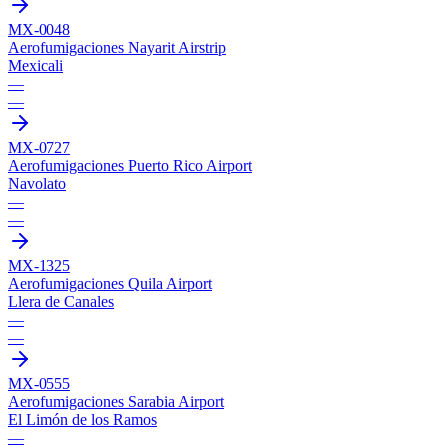
MX-0048
Aerofumigaciones Nayarit Airstrip
Mexicali
—
—
MX-0727
Aerofumigaciones Puerto Rico Airport
Navolato
—
—
MX-1325
Aerofumigaciones Quila Airport
Llera de Canales
—
—
MX-0555
Aerofumigaciones Sarabia Airport
El Limón de los Ramos
—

- - -

◆ **ABOUT THIS EXERCISE**
Every record should be duplicated exactly, though any picture in it must be left out.

◆ **EXERCISE SOLUTION**
MX-0048
Aerofumigaciones Nayarit Airstrip
Mexicali
—
—
MX-0727
Aerofumigaciones Puerto Rico Airport
Navolato
—
—
MX-1325
Aerofumigaciones Quila Airport
Llera de Canales
—
—
MX-0555
Aerofumigaciones Sarabia Airport
El Limón de los Ramos
—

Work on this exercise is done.